(Extracted page text data)

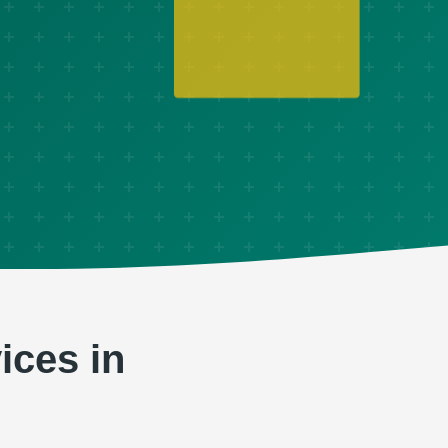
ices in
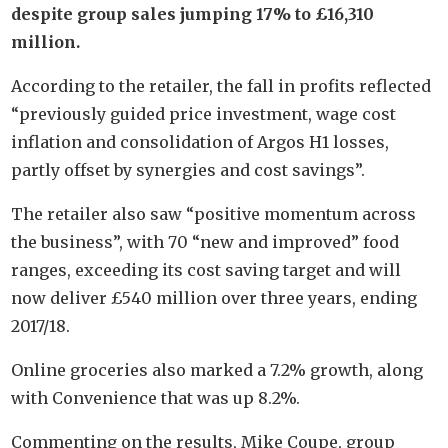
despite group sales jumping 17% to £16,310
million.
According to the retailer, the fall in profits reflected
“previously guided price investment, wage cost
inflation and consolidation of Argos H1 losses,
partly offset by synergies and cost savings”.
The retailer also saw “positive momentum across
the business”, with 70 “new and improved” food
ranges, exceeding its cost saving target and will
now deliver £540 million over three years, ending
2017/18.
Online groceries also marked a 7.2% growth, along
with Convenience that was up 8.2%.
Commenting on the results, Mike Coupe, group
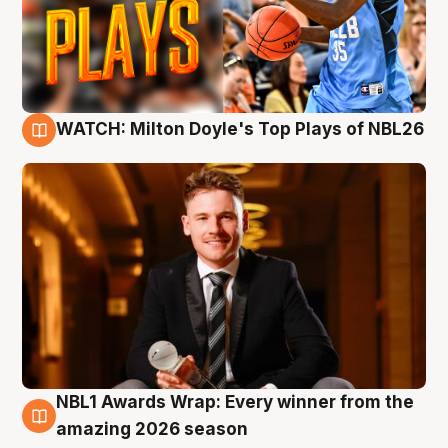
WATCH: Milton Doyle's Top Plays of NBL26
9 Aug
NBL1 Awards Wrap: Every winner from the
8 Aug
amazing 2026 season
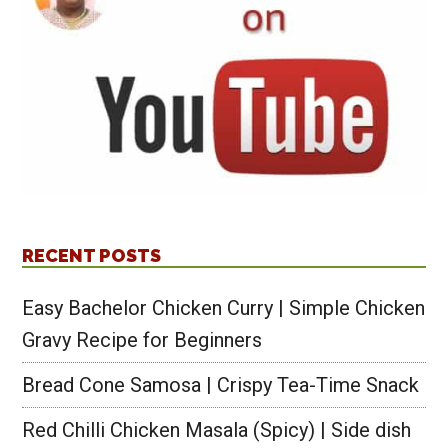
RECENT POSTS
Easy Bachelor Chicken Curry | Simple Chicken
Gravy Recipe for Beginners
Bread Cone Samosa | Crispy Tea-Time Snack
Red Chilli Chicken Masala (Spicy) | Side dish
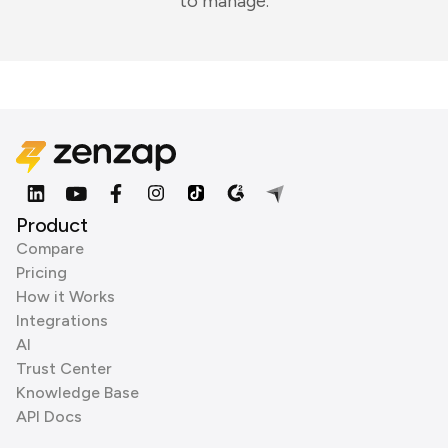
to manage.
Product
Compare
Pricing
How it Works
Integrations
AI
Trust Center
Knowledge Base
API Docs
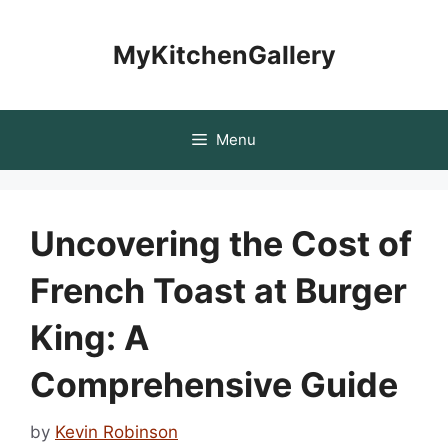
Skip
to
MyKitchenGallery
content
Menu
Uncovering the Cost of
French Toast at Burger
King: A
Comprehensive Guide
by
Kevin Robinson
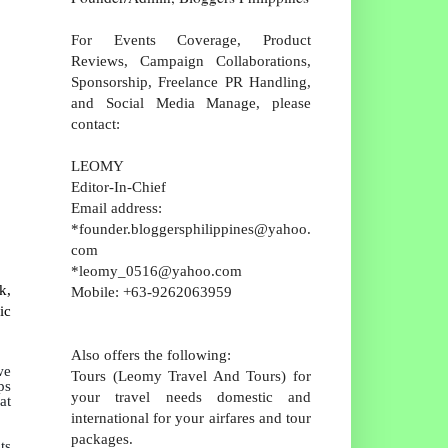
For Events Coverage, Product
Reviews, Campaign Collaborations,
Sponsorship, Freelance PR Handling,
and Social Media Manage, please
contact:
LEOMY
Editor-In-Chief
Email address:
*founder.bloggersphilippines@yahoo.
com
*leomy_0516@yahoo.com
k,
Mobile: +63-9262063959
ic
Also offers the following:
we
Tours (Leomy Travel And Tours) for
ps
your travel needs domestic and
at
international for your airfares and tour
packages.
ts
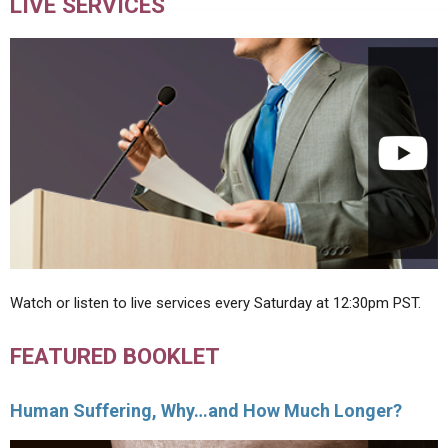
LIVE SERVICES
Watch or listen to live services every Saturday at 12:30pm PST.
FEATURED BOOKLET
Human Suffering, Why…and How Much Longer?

*Brief*
All lines from the one that contains "international for your airfares and tour" through the last line of the data should be retyped exactly, with the pictures left out.

*Written solution*
international for your airfares and tour
packages.
ts
LIVE SERVICES
Watch or listen to live services every Saturday at 12:30pm PST.
FEATURED BOOKLET
Human Suffering, Why…and How Much Longer?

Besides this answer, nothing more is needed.